The 56-year-old says he started by training farmers on how to deal with climate change before finally throwing his hat in the ring through his centre. “Whatever is done at the centre is represented by a letter from Edwards; Education, water, agriculture Research, development and sports,” he says. Munaaba began his agro business farming in 2017 on a oneacre piece of land which he acquired from his humble beginnings of farming. “I had Shs3 million which I came with from Tanzania which was my last formal work station. I started with growing passion fruits before I delved into full time commercial farming,” Munaaba says.
He said the decision to venture into commercial farming followed President Yoweri Museveni’s numerous addresses during which he urged people to embrace commercial farming. “I initially had one acre of land but thanks to loan facilities I was able to acquire more six acres and started growing coffee, mangoes, jackfruits, pineapple, bananas and maize on a large scale,” Manaaba says. He says he is also occasionally hired to work as an extension worker and this has helped him generate more money to invest in his farming business.
Bumpy road: Munaaba cites community mindset among the challenges he faces in his farming business. “My focus is to motivate the community and I even try to offer free seedlings to people but many of them are averse to agriculture,” he says. “I have a nursery and whatever comes there I share with the community but people don’t want to plant the seedlings. They prefer cash handouts from politicians,” Munaaba says. He also mentions pests like caterpillars among the threats to his budding farming business.

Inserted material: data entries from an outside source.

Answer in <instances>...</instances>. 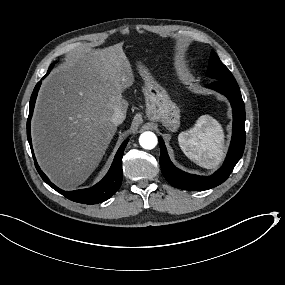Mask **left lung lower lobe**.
I'll return each instance as SVG.
<instances>
[{
  "instance_id": "left-lung-lower-lobe-1",
  "label": "left lung lower lobe",
  "mask_w": 285,
  "mask_h": 285,
  "mask_svg": "<svg viewBox=\"0 0 285 285\" xmlns=\"http://www.w3.org/2000/svg\"><path fill=\"white\" fill-rule=\"evenodd\" d=\"M207 87L225 95L233 109V133L231 145L223 166L209 177L188 174L176 168L170 161L162 138L160 144V166L164 177L174 187L202 191L214 188L223 183L233 171L237 162L241 159L245 146V108L236 81L215 80Z\"/></svg>"
}]
</instances>
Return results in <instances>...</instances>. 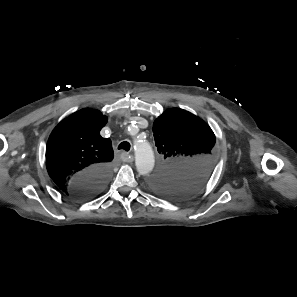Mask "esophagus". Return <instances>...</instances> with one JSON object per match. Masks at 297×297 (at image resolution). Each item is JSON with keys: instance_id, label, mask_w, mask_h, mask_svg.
<instances>
[{"instance_id": "34e87169", "label": "esophagus", "mask_w": 297, "mask_h": 297, "mask_svg": "<svg viewBox=\"0 0 297 297\" xmlns=\"http://www.w3.org/2000/svg\"><path fill=\"white\" fill-rule=\"evenodd\" d=\"M120 157H121V160L123 162H128L129 163V162L133 161V156L128 154L127 152H122Z\"/></svg>"}]
</instances>
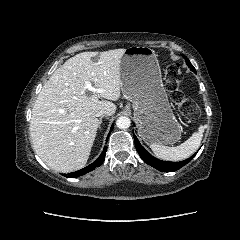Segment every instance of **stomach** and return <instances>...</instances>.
<instances>
[{
    "instance_id": "obj_1",
    "label": "stomach",
    "mask_w": 240,
    "mask_h": 240,
    "mask_svg": "<svg viewBox=\"0 0 240 240\" xmlns=\"http://www.w3.org/2000/svg\"><path fill=\"white\" fill-rule=\"evenodd\" d=\"M121 90L130 102L138 122V134L148 145H172L181 137L162 84L155 51L145 46L125 50L120 65Z\"/></svg>"
}]
</instances>
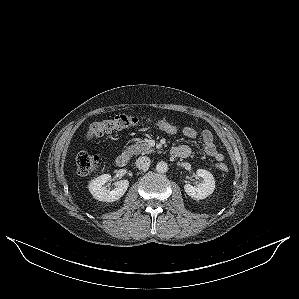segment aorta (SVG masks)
Listing matches in <instances>:
<instances>
[{"label": "aorta", "instance_id": "obj_1", "mask_svg": "<svg viewBox=\"0 0 299 299\" xmlns=\"http://www.w3.org/2000/svg\"><path fill=\"white\" fill-rule=\"evenodd\" d=\"M156 170L159 173H166L168 171L167 163L164 161L158 162L156 165Z\"/></svg>", "mask_w": 299, "mask_h": 299}]
</instances>
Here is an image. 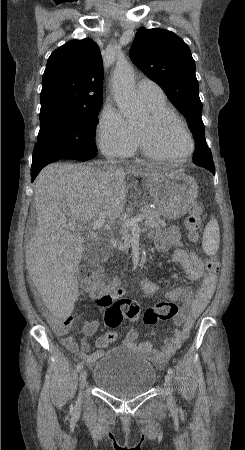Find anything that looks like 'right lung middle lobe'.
Instances as JSON below:
<instances>
[{
  "label": "right lung middle lobe",
  "mask_w": 245,
  "mask_h": 450,
  "mask_svg": "<svg viewBox=\"0 0 245 450\" xmlns=\"http://www.w3.org/2000/svg\"><path fill=\"white\" fill-rule=\"evenodd\" d=\"M101 106L75 108L57 104L41 109L38 148L33 151L32 166L65 153L97 152L93 128Z\"/></svg>",
  "instance_id": "obj_1"
}]
</instances>
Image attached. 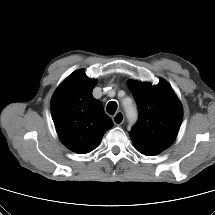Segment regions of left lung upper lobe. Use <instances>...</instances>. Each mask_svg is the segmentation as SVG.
<instances>
[{
    "mask_svg": "<svg viewBox=\"0 0 215 215\" xmlns=\"http://www.w3.org/2000/svg\"><path fill=\"white\" fill-rule=\"evenodd\" d=\"M139 111V120L129 133L135 148L153 156L168 148L175 140L183 118L180 101L165 81L150 83L129 81Z\"/></svg>",
    "mask_w": 215,
    "mask_h": 215,
    "instance_id": "obj_1",
    "label": "left lung upper lobe"
}]
</instances>
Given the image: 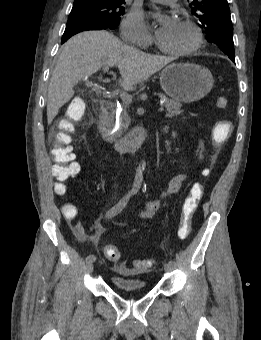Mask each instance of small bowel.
Listing matches in <instances>:
<instances>
[{
	"label": "small bowel",
	"mask_w": 261,
	"mask_h": 340,
	"mask_svg": "<svg viewBox=\"0 0 261 340\" xmlns=\"http://www.w3.org/2000/svg\"><path fill=\"white\" fill-rule=\"evenodd\" d=\"M170 135H171L170 140L166 141V154H167L168 158L170 159V161H174L173 149L171 147V139L174 138L175 134L171 133ZM184 180H185V176L183 174H179V175H176L175 177H173L169 181L167 188L162 192L161 197L159 199L146 203L144 211L141 212V216L142 217L151 216L159 208L161 199L168 196V195L177 193L180 190ZM73 210H74V212L72 214H66L63 211L65 217L70 221H73L78 217V211L74 206H73ZM72 230H73L75 236L79 240H81V241L89 240L91 242H97L103 236V234L105 233V228L98 225L97 228H96V231L92 235H88L85 231L84 226L82 225V223L79 220H77L75 223H73ZM119 270L123 271V269H119Z\"/></svg>",
	"instance_id": "obj_1"
}]
</instances>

Prospects: Munaaba is also into bee and fish rearing. He plans to have five hundred bee hives from the current 12 that he now owns. He also has plans to have over fifty fish ponds which are already in the process. “My plan is to turn my project into a farming training centre for the region.

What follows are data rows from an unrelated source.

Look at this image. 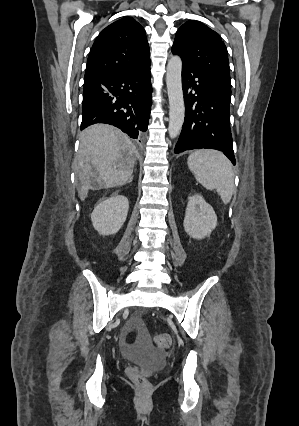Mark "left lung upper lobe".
<instances>
[{"instance_id": "5c2ea615", "label": "left lung upper lobe", "mask_w": 299, "mask_h": 426, "mask_svg": "<svg viewBox=\"0 0 299 426\" xmlns=\"http://www.w3.org/2000/svg\"><path fill=\"white\" fill-rule=\"evenodd\" d=\"M172 52L231 94L227 48L218 33L200 22L187 21L176 33Z\"/></svg>"}]
</instances>
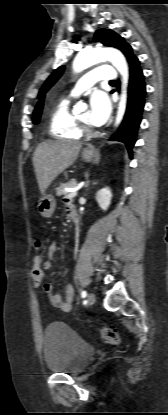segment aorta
<instances>
[{
	"mask_svg": "<svg viewBox=\"0 0 168 415\" xmlns=\"http://www.w3.org/2000/svg\"><path fill=\"white\" fill-rule=\"evenodd\" d=\"M104 60L110 61L122 76V92L115 120V126H118L123 119L127 103L129 71L124 55L111 47L83 50L75 57L73 70L78 73Z\"/></svg>",
	"mask_w": 168,
	"mask_h": 415,
	"instance_id": "obj_1",
	"label": "aorta"
}]
</instances>
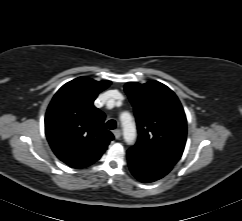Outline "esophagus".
I'll use <instances>...</instances> for the list:
<instances>
[{
    "label": "esophagus",
    "mask_w": 242,
    "mask_h": 221,
    "mask_svg": "<svg viewBox=\"0 0 242 221\" xmlns=\"http://www.w3.org/2000/svg\"><path fill=\"white\" fill-rule=\"evenodd\" d=\"M113 134H114L116 139H120V137H121V131L120 130H114Z\"/></svg>",
    "instance_id": "1"
}]
</instances>
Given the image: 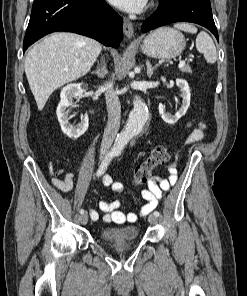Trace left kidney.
Returning a JSON list of instances; mask_svg holds the SVG:
<instances>
[{"label":"left kidney","mask_w":247,"mask_h":296,"mask_svg":"<svg viewBox=\"0 0 247 296\" xmlns=\"http://www.w3.org/2000/svg\"><path fill=\"white\" fill-rule=\"evenodd\" d=\"M176 85L181 90L182 105L175 115H171L170 113L166 112L165 106L163 104H159V114L161 115V118L168 124H175L182 116L185 115L190 105L191 94L188 83L183 79H177Z\"/></svg>","instance_id":"5707ae66"}]
</instances>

So far I have several students from different institutions who come here for internship,” he says. “The government approached me through the presidential advisor on Poverty Alleviation in Busoga and they chose this farm to be a model farm for the President’s Office,” Munaaba adds.
He says he is also partnering with other organizations such as Umeme, Eskom companies and banks, among others to supply produce. “I have done my best to help the community through my project. I can confidently say that over 200 farmer groups have been formed through my effort effort,” he says, adding that his farm is also attached to Busoga kingdom as a model farm.
Advise to farmers: Munnaaba has advised Busoga residents to avoid addling in town and go back to the village to settle and embrace commercial farming. “Let no one deceive you that they don’t have land. What is true is that they don’t have land in town and cities where they want to stay but they have land in villages which they are renting out to sugarcane growers,” Munaaba says. “You can start small.
I came from Tanzania with Shs3 million and bought land to start farming but three years from now I am targeting to reap Shs1 million daily from farming,” he says.Munaaba has also advised government to stop giving farmers seeds but instead give them fertilizers to make the soil more productive. He slammed Busoga politicians for not doing enough to help farmers.
“With the exception of the Ist Deputy Prime Minister and Kamuli District Woman MP Rebecca Alitwala Kadaga, the rest are not doing enough to help farmers. I give tree seedlings freely but politicians have even failed to transport these seedlings to their constituencies,” he said.